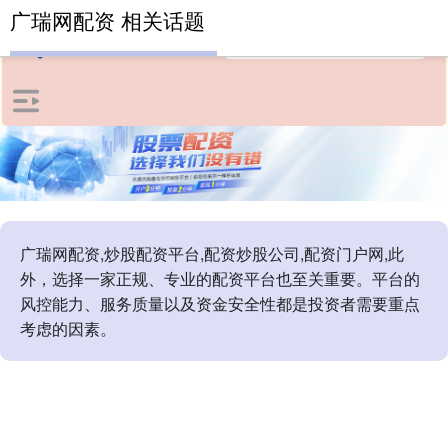
广瑞网配资 相关话题
广瑞网配资,炒股配资平台,配资炒股公司,配资门户网,此
外，选择一家正规、专业的配资平台也至关重要。平台的
风控能力、服务质量以及资金安全性都是投资者需要重点
考虑的因素。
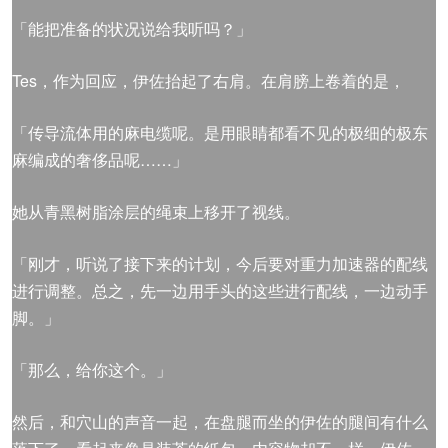
「能把准备的状况说给我听吗？」
Tes，作为回应，伊佐抬起了右肩。在肩膀上卷着的是，
「传导流体用的麻电缆呢。是用眼睛都看不见的极细的极东
麻编成的奢侈品呢……」
她从青黑树脂涂层的绳束上移开了视线。
「刚才，听说了接下来的计划，今后要对重力加速器的配线
进行调整。总之，先一边用手头的这些进行配线，一边动手
脚。」
「那么，给你这个。」
然后，和穴山的声音一起，在盘腿而坐的伊佐的腿间有什么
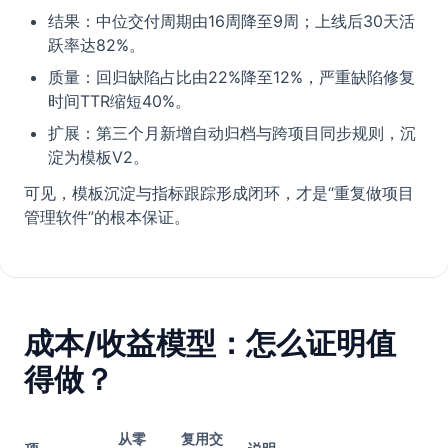
结果：中位交付周期由16周降至9周；上线后30天活
跃率达82%。
质量：回归缺陷占比由22%降至12%，严重缺陷修复
时间TTR缩短40%。
扩展：第三个月新增自动归档与跨项目同步规则，沉
淀为模板V2。
可见，模板沉淀与指标跟踪形成闭环，才是“重复做项目
管理软件”的根本保证。
成本/收益模型：怎么证明值
得做？
从零
复用交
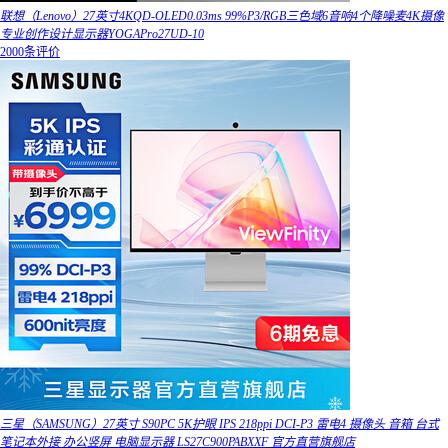
联想（Lenovo）27英寸4KQD-OLED0.03ms 99%P3/RGB三色域6音响4个降噪麦4K摄像
专业创作设计显示器YOGAPro27UD-10
2000条评价
三星（SAMSUNG）27英寸 S90PC 5K护眼 IPS 218ppi DCI-P3 雷电4 摄像头 音箱 台式
笔记本外接 办公竖屏 电脑显示器 LS27C900PABXXF 官方直营旗舰店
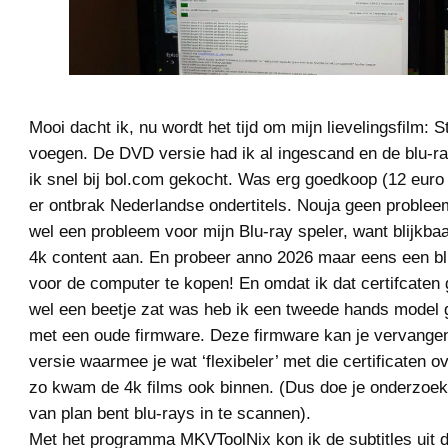
Mooi dacht ik, nu wordt het tijd om mijn lievelingsfilm: S
voegen. De DVD versie had ik al ingescand en de blu-ra
ik snel bij bol.com gekocht. Was erg goedkoop (12 euro 
er ontbrak Nederlandse ondertitels. Nouja geen proble
wel een probleem voor mijn Blu-ray speler, want blijkba
4k content aan. En probeer anno 2026 maar eens een bl
voor de computer te kopen! En omdat ik dat certifcaten
wel een beetje zat was heb ik een tweede hands model
met een oude firmware. Deze firmware kan je vervangen
versie waarmee je wat ‘flexibeler’ met die certificaten 
zo kwam de 4k films ook binnen. (Dus doe je onderzoek h
van plan bent blu-rays in te scannen).
Met het programma MKVToolNix kon ik de subtitles uit 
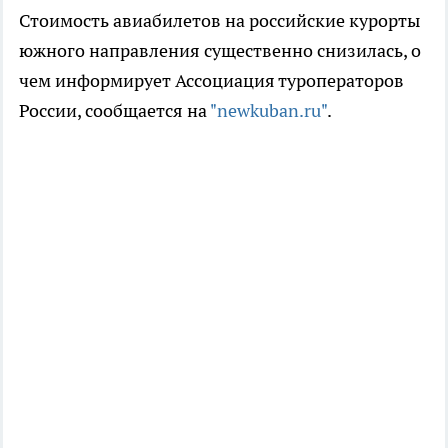
Стоимость авиабилетов на российские курорты
южного направления существенно снизилась, о
чем информирует Ассоциация туроператоров
России, сообщается на
"newkuban.ru"
.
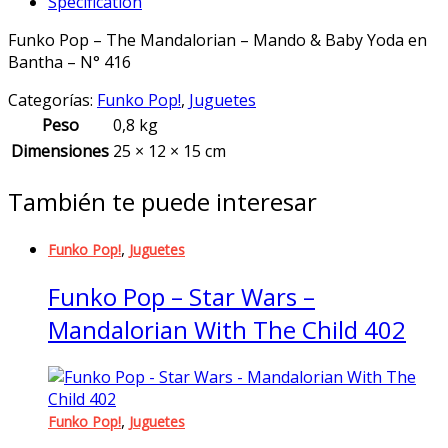
Specification
Mandalorian
-
Funko Pop – The Mandalorian – Mando & Baby Yoda en
Baby
Bantha – N° 416
Yoda
en
Categorías:
Funko Pop!
,
Juguetes
Bantha
Peso
0,8 kg
-
Dimensiones
25 × 12 × 15 cm
N°
416
También te puede interesar
quantity
,
Funko Pop!
Juguetes
Funko Pop – Star Wars –
Mandalorian With The Child 402
,
Funko Pop!
Juguetes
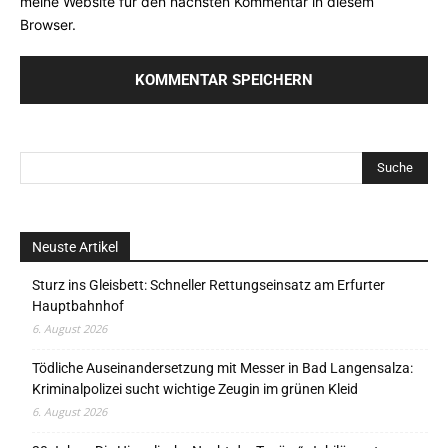
meine Website für den nächsten Kommentar in diesem
Browser.
Neuste Artikel
Sturz ins Gleisbett: Schneller Rettungseinsatz am Erfurter
Hauptbahnhof
6. August 2026
Tödliche Auseinandersetzung mit Messer in Bad Langensalza:
Kriminalpolizei sucht wichtige Zeugin im grünen Kleid
6. August 2026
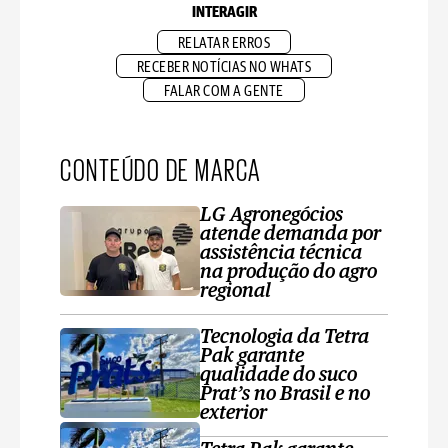
INTERAGIR
RELATAR ERROS
RECEBER NOTÍCIAS NO WHATS
FALAR COM A GENTE
CONTEÚDO DE MARCA
LG Agronegócios
atende demanda por
assistência técnica
na produção do agro
regional
Tecnologia da Tetra
Pak garante
qualidade do suco
Prat’s no Brasil e no
exterior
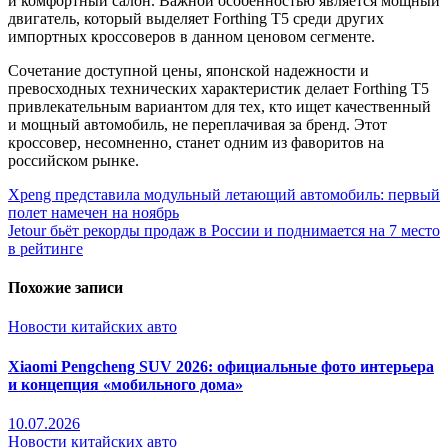
и комфортный салон. Важной особенностью является мощный
двигатель, который выделяет Forthing T5 среди других
импортных кроссоверов в данном ценовом сегменте.
Сочетание доступной цены, японской надежности и
превосходных технических характеристик делает Forthing T5
привлекательным вариантом для тех, кто ищет качественный
и мощный автомобиль, не переплачивая за бренд. Этот
кроссовер, несомненно, станет одним из фаворитов на
российском рынке.
Навигация
Xpeng представила модульный летающий автомобиль: первый
полет намечен на ноябрь
по
Jetour бьёт рекорды продаж в России и поднимается на 7 место
записям
в рейтинге
Похожие записи
Новости китайских авто
Xiaomi Pengcheng SUV 2026: официальные фото интерьера
и концепция «мобильного дома»
10.07.2026
Новости китайских авто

⁂

Exercise - Print exactly the lines above that run from the one with "专业创作设计显示器YOGAPro27UD-10" down to the one with "Tödliche Auseinandersetzung mit", and omit the pictures.

Solution to this task -
专业创作设计显示器YOGAPro27UD-10
2000条评价
三星（SAMSUNG）27英寸 S90PC 5K护眼 IPS 218ppi DCI-P3 雷电4 摄像头 音箱 台式
笔记本外接 办公竖屏 电脑显示器 LS27C900PABXXF 官方直营旗舰店
Mooi dacht ik, nu wordt het tijd om mijn lievelingsfilm: S
voegen. De DVD versie had ik al ingescand en de blu-ra
ik snel bij bol.com gekocht. Was erg goedkoop (12 euro 
er ontbrak Nederlandse ondertitels. Nouja geen proble
wel een probleem voor mijn Blu-ray speler, want blijkba
4k content aan. En probeer anno 2026 maar eens een bl
voor de computer te kopen! En omdat ik dat certifcaten
wel een beetje zat was heb ik een tweede hands model
met een oude firmware. Deze firmware kan je vervangen
versie waarmee je wat ‘flexibeler’ met die certificaten 
zo kwam de 4k films ook binnen. (Dus doe je onderzoek h
van plan bent blu-rays in te scannen).
Met het programma MKVToolNix kon ik de subtitles uit 
Стоимость авиабилетов на российские курорты
южного направления существенно снизилась, о
чем информирует Ассоциация туроператоров
России, сообщается на
"newkuban.ru"
.
Specification
Mandalorian
-
Funko Pop – The Mandalorian – Mando & Baby Yoda en
Baby
Bantha – N° 416
Yoda
en
Categorías:
Funko Pop!
,
Juguetes
Bantha
Peso
0,8 kg
-
Dimensiones
25 × 12 × 15 cm
N°
416
También te puede interesar
quantity
,
Funko Pop!
Juguetes
Funko Pop – Star Wars –
Mandalorian With The Child 402
,
Funko Pop!
Juguetes
meine Website für den nächsten Kommentar in diesem
Browser.
Neuste Artikel
Sturz ins Gleisbett: Schneller Rettungseinsatz am Erfurter
Hauptbahnhof
6. August 2026
Tödliche Auseinandersetzung mit Messer in Bad Langensalza:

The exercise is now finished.